The Charmat Process/Cuve Close/Tank Method
Developed by Eugene Charmat in the early 20th century, the Tank Method is quicker, cheaper, and less labor-intensive than the traditional method. After the wine undergoes primary fermentation, liqueur de tirage is added to the wine, provoking a second fermentation, which occurs in a pressurized enamel-lined tank, or autoclave, over a matter of days. Once the appropriate pressure is reached (usually 5 atmospheres), the wine is chilled to arrest fermentation. Some appellations require the wine to remain in tank for a minimum period of time, such as one month for Asti DOCG. The wine is then filtered and bottled, usually with a dosage. The lack of extended lees contact in the tank method is not suitable for making quality wines in the style of Champagne. The bubbles, or bead, in tank method wines will be larger and coarser, and the wine will have a less uniform texture than wines made by the traditional method. However, this method is appropriate and even preferred for sparkling wines emphasizing fruit and varietal aromatics rather than the flavors derived from autolysis. Most Asti DOCG and Prosecco bottlings are produced in this method.

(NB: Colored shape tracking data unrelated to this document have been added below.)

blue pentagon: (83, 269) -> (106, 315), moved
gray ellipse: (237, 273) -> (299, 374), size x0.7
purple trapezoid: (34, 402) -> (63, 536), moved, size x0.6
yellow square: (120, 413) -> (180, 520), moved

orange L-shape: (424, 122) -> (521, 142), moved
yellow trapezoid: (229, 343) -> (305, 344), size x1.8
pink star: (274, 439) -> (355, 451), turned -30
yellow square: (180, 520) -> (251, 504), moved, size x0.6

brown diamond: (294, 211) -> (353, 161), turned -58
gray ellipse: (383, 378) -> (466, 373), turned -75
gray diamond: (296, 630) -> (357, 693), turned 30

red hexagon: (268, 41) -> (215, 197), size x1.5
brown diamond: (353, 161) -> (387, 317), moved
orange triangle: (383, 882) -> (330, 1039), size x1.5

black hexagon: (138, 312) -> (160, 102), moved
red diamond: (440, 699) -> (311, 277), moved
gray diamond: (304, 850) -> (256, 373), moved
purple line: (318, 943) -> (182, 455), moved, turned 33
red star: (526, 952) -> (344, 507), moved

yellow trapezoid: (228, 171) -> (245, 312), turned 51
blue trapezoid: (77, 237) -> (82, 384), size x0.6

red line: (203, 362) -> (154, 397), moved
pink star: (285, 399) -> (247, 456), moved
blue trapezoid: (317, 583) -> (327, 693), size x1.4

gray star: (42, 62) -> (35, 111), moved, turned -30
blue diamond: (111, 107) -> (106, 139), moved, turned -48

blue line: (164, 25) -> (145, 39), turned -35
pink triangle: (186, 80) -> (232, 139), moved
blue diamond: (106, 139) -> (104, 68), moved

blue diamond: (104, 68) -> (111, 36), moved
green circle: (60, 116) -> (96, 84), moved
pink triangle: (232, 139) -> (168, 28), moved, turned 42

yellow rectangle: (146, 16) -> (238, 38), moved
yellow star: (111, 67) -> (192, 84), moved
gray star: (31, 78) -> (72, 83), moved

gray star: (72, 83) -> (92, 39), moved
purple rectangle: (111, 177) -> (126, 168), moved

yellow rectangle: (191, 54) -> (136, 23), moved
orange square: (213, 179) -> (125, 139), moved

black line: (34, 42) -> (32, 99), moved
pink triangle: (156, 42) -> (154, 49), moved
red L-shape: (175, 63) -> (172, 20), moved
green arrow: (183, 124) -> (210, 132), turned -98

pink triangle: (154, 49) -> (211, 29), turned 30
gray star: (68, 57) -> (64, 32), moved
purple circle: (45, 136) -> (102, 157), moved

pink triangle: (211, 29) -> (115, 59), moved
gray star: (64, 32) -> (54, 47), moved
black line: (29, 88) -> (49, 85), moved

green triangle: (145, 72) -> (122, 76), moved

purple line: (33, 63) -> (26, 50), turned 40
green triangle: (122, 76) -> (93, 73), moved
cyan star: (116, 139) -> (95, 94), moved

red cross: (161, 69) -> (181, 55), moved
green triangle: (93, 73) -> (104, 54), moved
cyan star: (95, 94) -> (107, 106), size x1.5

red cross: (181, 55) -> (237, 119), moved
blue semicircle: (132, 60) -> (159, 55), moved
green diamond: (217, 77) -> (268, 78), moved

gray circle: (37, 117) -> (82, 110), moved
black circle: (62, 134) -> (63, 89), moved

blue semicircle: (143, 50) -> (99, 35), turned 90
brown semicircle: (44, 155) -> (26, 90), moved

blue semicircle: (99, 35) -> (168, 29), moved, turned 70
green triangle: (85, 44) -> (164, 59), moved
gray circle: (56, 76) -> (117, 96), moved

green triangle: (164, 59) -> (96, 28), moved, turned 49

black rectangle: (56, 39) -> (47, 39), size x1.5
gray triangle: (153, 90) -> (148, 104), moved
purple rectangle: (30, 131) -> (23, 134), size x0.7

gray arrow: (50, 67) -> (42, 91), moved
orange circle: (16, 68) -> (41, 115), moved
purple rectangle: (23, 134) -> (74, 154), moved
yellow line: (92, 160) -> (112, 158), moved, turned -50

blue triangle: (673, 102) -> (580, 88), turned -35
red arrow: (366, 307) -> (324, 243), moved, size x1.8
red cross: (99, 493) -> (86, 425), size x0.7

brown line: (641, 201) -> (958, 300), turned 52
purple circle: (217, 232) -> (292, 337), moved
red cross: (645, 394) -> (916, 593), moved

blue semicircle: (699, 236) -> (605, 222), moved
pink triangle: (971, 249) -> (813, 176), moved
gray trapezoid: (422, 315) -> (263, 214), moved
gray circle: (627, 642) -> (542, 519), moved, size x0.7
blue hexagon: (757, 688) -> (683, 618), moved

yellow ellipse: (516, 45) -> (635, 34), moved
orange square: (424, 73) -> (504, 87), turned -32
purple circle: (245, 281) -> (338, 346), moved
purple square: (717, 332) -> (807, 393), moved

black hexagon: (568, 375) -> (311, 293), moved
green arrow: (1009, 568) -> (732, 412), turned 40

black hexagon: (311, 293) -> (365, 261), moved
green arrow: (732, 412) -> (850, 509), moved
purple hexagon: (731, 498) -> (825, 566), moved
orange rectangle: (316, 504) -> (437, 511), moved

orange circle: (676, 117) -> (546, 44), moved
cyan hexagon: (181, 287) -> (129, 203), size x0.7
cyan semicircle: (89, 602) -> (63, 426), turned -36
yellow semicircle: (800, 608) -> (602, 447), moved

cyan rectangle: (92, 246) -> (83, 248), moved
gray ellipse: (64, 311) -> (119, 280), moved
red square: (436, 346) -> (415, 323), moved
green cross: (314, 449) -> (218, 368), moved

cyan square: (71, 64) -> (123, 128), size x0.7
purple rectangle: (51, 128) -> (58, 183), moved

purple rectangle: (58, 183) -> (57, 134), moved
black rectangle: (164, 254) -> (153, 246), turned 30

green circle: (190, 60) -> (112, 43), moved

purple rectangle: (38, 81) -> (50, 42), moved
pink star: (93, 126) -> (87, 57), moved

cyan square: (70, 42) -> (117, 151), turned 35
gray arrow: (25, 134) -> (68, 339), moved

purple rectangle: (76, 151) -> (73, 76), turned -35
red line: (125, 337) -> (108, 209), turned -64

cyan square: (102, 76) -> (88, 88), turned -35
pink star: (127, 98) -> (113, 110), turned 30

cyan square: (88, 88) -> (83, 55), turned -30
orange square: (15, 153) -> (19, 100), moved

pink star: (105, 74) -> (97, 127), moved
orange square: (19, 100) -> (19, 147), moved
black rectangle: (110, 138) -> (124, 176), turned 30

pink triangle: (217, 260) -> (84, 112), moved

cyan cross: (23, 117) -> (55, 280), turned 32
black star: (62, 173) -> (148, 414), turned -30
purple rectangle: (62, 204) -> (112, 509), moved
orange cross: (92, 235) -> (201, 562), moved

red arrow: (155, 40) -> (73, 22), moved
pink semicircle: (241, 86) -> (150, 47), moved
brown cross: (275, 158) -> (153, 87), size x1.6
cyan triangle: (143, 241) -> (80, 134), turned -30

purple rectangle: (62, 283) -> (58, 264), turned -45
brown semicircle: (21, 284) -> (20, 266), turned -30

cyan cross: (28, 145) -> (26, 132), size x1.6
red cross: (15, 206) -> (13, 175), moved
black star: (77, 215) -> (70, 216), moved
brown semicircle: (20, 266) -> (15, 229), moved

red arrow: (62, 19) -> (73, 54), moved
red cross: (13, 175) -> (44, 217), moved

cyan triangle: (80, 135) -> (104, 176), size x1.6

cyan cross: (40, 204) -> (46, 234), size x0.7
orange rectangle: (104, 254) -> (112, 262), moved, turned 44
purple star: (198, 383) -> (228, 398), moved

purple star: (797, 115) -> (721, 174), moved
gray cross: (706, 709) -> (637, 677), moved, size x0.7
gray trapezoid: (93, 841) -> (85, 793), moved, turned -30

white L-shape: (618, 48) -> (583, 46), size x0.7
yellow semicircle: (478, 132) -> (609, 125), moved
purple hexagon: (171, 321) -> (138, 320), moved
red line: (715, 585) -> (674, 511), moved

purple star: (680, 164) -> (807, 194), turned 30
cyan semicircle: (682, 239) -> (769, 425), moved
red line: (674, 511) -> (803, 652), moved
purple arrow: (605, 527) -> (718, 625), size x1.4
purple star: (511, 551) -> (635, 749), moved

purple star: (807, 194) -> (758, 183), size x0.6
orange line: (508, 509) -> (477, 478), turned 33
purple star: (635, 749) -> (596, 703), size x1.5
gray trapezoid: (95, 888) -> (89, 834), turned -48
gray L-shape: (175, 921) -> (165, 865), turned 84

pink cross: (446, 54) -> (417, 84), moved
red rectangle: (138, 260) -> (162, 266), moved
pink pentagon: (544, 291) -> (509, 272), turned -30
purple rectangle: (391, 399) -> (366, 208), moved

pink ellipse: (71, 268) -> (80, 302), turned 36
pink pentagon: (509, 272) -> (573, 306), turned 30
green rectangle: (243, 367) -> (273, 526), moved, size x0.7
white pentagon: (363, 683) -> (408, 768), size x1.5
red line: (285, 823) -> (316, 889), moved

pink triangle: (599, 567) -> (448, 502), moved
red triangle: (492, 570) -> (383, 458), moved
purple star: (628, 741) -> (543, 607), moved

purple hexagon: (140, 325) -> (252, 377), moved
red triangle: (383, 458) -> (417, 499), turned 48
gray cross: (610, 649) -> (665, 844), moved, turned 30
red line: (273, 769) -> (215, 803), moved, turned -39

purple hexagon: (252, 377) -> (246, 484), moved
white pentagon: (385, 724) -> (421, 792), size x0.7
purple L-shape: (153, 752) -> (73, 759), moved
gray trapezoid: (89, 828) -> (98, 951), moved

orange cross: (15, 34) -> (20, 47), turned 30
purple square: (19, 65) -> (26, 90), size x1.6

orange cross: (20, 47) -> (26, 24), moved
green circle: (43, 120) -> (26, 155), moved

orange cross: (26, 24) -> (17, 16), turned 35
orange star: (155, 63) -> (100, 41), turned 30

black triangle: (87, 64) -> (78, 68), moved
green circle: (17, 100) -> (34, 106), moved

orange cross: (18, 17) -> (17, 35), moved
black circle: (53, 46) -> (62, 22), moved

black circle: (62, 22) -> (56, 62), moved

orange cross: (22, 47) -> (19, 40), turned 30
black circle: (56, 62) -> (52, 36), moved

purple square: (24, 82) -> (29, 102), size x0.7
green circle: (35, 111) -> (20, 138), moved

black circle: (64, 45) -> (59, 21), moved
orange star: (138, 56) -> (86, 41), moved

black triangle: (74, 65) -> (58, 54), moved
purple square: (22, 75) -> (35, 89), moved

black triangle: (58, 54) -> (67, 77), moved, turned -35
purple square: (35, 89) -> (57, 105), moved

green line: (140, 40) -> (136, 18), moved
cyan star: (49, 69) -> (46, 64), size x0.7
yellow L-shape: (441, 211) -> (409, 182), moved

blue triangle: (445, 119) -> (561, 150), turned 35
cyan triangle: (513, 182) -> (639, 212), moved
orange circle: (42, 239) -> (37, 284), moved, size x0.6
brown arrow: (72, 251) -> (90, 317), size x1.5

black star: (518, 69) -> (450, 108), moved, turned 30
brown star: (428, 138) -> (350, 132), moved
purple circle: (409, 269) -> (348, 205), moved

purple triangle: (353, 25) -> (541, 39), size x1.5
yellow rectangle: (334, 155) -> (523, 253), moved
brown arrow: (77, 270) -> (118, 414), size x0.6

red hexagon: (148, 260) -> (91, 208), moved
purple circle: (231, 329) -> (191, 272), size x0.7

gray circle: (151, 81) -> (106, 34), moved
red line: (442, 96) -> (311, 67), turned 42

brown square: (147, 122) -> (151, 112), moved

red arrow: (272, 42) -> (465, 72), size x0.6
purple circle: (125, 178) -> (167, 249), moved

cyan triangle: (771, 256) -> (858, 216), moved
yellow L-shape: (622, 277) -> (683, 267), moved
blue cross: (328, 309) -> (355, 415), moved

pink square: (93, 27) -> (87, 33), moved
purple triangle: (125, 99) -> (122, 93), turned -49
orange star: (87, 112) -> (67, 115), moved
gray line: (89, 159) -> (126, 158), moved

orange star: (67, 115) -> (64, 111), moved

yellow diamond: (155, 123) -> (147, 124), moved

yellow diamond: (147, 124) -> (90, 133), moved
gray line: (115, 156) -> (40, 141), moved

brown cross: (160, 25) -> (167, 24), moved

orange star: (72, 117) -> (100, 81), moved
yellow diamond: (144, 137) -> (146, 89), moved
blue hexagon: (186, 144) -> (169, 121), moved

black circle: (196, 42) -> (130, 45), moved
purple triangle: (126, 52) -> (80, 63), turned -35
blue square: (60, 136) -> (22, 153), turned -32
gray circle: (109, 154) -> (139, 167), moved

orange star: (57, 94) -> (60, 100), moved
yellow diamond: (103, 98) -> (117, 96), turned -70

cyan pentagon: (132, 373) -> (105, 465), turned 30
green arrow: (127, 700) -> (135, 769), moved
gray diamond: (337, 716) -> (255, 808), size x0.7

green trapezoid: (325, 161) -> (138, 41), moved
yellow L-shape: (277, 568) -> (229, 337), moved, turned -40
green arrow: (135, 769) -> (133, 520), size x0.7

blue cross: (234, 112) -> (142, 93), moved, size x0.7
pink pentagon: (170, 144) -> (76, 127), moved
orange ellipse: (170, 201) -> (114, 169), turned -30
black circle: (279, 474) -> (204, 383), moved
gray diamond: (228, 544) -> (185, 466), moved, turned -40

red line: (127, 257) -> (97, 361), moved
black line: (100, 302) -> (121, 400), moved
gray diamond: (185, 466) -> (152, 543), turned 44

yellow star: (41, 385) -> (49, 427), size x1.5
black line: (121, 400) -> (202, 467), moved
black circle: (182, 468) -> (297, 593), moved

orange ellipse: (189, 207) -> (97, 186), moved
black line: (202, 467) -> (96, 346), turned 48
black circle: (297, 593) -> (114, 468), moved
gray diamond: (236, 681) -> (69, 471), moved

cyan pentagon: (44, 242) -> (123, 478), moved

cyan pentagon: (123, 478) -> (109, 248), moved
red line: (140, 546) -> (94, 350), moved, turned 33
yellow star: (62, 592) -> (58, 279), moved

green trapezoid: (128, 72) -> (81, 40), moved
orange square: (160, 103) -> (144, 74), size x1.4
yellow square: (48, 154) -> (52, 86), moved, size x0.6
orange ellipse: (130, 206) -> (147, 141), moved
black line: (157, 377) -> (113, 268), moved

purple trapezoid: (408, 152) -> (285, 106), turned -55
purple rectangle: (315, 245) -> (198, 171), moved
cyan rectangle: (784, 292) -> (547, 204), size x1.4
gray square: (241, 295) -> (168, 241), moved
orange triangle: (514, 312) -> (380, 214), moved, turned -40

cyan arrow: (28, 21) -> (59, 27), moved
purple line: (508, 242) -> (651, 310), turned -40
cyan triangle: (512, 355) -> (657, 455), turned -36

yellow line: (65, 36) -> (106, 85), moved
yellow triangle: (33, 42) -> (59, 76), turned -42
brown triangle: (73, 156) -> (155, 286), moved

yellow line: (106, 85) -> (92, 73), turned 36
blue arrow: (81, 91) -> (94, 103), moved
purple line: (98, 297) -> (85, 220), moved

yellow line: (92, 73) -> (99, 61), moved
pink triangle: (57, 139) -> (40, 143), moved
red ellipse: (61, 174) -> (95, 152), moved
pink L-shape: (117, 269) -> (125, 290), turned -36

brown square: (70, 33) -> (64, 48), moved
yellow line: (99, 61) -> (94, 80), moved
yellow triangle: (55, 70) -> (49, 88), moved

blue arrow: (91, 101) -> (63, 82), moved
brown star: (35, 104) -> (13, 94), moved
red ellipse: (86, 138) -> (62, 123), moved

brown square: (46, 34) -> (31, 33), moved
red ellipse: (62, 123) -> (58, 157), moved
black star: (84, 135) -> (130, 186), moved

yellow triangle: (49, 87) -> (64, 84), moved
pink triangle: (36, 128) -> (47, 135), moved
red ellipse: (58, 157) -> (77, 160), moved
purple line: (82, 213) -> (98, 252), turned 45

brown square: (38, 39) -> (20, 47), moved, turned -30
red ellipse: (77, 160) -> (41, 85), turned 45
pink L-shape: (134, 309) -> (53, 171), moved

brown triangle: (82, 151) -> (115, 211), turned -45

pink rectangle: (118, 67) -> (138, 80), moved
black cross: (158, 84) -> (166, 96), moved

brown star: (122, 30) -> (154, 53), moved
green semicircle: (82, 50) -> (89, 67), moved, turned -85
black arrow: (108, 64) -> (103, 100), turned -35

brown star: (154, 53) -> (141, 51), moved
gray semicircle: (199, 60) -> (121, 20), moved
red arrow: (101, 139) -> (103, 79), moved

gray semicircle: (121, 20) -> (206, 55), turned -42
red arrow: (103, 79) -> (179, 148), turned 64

Continuous Method/Russian Continuous Method
Developed in the USSR, this method is similar to the tank method, but the base wine is pumped through a series of interconnected (continuous) tanks while undergoing the second fermentation. Liqueur de tirage is constantly added to the wine, and lees accumulate in the first several tanks, offering a higher degree of autolyzed flavors than the standard tank method. The majority of German Sekt is produced by either the tank method or the continuous method.